I don’t think I’ve ever come across such a talented all-rounder in the art world. Lacey’s paintings are pretty good, his robots and assemblages intricate and provocative, he can sew, and his performances and rituals are both eccentric and deeply influenced by an innate sense of Britishness. He can not only visualise an idea but also bring it to life through painting, creation, sewing or performance.
Lacey’s father was a painter and decorator; his mother a milliner. Judging by the contents of his toy box, they were a well-off family who had time to attend theatre and variety performances. When he left school, Lacey joined the Royal Navy to train as an electrician but soon contracted tuberculosis. He spent three years convalescing and re-assessing his life. It was at that point that he began to rediscover a love of painting and decided to be an artist – studying at Hornsey School of Art and the Royal College of Art.
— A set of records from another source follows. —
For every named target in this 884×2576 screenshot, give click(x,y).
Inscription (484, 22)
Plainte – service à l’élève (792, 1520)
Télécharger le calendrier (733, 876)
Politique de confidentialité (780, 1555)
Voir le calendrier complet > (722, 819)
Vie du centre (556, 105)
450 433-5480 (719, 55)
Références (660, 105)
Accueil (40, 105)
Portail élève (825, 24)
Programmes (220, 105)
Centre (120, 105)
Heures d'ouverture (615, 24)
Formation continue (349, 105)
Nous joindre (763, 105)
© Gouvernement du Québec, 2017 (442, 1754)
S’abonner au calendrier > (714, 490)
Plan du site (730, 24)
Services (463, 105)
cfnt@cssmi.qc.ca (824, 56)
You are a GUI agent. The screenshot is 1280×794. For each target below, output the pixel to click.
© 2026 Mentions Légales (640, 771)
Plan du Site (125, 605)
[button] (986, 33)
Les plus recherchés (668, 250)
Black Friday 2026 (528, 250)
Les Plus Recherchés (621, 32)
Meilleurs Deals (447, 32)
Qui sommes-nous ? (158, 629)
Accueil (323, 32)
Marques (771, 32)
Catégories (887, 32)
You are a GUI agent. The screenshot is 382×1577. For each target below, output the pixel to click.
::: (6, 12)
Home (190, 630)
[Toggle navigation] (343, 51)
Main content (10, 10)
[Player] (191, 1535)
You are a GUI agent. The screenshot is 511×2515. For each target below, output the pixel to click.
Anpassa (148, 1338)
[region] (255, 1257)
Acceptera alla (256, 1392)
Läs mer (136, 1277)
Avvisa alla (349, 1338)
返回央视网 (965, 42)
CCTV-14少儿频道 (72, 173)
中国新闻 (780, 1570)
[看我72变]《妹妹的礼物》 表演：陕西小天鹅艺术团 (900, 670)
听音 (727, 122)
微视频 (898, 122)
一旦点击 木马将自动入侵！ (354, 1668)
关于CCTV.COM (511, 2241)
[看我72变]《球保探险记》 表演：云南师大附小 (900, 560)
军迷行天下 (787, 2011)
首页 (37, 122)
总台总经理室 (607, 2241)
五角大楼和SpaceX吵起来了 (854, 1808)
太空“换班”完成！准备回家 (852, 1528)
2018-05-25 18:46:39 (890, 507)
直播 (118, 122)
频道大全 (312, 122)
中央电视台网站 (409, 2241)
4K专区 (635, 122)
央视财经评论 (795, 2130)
What interested me most about the show was this sense of a life re-imagined. When Lacey was convalescing with a life-threatening illness, he had time to analyse what it was he truly wanted. He decided that a nine to five existence being paid by someone else to do their bidding was not for him – but that he would make his own way as an artist. And then he went and grabbed that new life with both hands.
Two of his ritual paintings on sackcloth are entitled ‘The Bubble’ and ‘Living Outside the Bubble’ – this idea of escaping the daily grind and being stimulating and controversial pervades Lacey’s work. His new life was that of artist and performer, expressing himself freely across multiple media.
And as lives go, his has had some pretty wacky highlights – certainly something to tell his 12 kids. This is a man who has had his front room on show outside the Serpentine Gallery; ridden a stuffed camel outside the Houses of Parliament; arrived at his first retrospective at Whitechapel Art Gallery in a stripped aircraft fuselage and full flying gear; painted the Wyward Farm Market Cross in a pretend snowstorm and presented talks entitled ‘A Silly Bugger Artist’s Life at the Taxpayer’s Expense’.
I’m starting to wonder if living outside the bubble is the way to go…
>> The Bruce Lacey Experience runs until 2 January 2013 at The Exchange in Penzance.